The good news is, there are ways to cut through these narratives and see what’s really going on. For starters, instead of reading or watching news stories about the convoy, why not follow the biggest convoy’s website – The People’s Convoy? You can also make a point to follow both left- and right- leaning news outlets that cover the story, so you get a complete picture of what’s happening. Better yet – if you can make time in your schedule, why not figure out when the convoy will be near you and go watch it in person so you can make your own conclusions about what you see? (Again, check The People’s Convoy website for daily updates and information)
However you choose to follow the event, ask yourself the following questions:
What kind of vibe is there around the caravans?
How many people actually showed up?
How are the supporters acting? Are there many of them?
How are the opponents acting? Are there many of them?
If a fight of some sort breaks out, how does the crowd handle it? Who steps in (if anyone) to break it up?
If someone shows up with a Nazi arm band or a confederate flag, how does the rest of the crowd react? Are there lots of people with the same symbolism, or is that person a lone wolf?

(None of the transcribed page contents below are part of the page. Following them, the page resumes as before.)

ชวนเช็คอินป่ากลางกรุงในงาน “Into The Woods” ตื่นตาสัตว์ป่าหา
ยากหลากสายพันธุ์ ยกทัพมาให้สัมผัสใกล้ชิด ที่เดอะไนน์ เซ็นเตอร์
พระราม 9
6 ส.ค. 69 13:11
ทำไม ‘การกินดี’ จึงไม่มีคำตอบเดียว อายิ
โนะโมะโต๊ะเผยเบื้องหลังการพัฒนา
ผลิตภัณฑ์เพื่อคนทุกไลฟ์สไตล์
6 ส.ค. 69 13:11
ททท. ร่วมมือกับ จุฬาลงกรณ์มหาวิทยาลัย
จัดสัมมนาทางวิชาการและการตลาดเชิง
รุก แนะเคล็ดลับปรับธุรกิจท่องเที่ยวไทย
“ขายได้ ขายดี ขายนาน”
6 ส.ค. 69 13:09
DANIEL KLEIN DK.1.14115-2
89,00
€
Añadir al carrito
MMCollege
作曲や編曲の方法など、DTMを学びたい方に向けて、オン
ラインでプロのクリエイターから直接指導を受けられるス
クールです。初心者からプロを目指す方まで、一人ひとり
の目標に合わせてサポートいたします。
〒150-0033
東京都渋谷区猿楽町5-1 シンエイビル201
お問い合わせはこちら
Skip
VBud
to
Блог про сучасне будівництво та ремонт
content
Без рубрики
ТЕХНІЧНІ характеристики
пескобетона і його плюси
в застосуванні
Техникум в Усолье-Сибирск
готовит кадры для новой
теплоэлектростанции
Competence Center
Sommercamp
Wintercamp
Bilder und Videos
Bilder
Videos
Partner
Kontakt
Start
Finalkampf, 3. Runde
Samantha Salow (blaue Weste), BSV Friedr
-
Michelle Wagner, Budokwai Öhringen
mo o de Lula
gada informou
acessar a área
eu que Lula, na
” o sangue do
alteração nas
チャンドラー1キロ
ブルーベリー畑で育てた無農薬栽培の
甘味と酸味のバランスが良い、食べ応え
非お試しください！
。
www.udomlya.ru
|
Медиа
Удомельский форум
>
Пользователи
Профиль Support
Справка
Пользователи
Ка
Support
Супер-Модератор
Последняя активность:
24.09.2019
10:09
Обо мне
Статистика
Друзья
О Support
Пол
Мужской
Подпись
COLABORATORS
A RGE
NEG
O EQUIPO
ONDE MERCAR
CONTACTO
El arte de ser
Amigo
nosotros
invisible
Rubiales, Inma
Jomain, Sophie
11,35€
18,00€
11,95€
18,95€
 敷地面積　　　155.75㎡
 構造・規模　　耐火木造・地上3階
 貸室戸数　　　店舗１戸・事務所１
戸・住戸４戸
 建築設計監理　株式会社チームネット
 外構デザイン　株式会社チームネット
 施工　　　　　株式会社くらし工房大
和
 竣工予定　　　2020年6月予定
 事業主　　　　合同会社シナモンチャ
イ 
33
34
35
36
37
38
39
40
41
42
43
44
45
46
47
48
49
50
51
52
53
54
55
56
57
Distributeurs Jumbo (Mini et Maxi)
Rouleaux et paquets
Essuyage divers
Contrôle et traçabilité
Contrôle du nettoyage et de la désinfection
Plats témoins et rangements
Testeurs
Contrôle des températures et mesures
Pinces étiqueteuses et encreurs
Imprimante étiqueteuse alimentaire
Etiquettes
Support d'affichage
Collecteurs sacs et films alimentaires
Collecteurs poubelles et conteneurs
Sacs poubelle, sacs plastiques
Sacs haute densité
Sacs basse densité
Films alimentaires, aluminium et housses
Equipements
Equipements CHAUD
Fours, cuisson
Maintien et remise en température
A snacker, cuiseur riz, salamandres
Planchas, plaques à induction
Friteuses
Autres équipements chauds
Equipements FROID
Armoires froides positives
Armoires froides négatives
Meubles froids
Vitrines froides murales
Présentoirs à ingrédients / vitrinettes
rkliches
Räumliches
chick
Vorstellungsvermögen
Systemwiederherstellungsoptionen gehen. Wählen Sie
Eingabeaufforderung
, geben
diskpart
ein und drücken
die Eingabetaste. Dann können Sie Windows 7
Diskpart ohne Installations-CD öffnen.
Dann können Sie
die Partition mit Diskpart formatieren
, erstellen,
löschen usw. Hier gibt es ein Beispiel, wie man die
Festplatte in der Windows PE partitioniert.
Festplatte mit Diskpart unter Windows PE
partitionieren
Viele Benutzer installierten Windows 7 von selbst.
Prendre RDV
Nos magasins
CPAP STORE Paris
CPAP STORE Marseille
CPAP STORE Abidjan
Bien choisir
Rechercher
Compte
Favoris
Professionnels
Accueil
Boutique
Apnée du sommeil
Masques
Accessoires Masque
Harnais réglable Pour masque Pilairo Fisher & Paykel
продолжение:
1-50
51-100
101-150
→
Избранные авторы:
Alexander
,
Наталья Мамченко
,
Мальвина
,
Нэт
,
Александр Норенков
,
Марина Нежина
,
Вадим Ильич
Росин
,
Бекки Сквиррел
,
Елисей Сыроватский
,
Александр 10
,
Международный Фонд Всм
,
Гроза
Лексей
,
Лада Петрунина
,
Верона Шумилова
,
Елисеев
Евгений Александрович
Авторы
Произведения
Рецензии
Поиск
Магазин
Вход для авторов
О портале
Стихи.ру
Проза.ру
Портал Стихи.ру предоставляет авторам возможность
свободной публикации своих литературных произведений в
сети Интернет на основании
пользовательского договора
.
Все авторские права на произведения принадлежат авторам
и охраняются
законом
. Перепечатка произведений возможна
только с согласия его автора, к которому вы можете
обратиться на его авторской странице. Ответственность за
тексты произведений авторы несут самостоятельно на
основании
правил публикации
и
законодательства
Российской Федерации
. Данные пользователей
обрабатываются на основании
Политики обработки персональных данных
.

Any news outlet that can’t – and won’t – honestly answer all of these questions is not really a news outlet after all. Because – again - whether you agree with the truckers or not, if anything near thousands of vehicles ends up caravanning across the entire nation and meet up with 700 national guard troops, it will be an historic moment that should be covered in the news. Anyone who’s truly a journalist would be eager to see and cover this kind of gathering, because events like these are newsmedia pay dirt - rare opportunities to cover a massive national story with a local eye.
I don’t have a crystal ball. I don’t know how many truckers will actually show up for this caravan, or how many will make it all the way to D.C. I don’t know if undercover FBI agents will be accused of infiltrating and misguiding the truckers the way they’ve been accused of doing with the Gretchen Whitmer kidnap plot, or the January 6 event. I don’t know if the whole thing will be a bust. I don’t know if any of the truckers will lose their cool and resort to violence to get their points across. Anything, at this point, can happen.
But one thing I do know is that the media shell game is already well underway. And I’m keeping my eye on the trucks.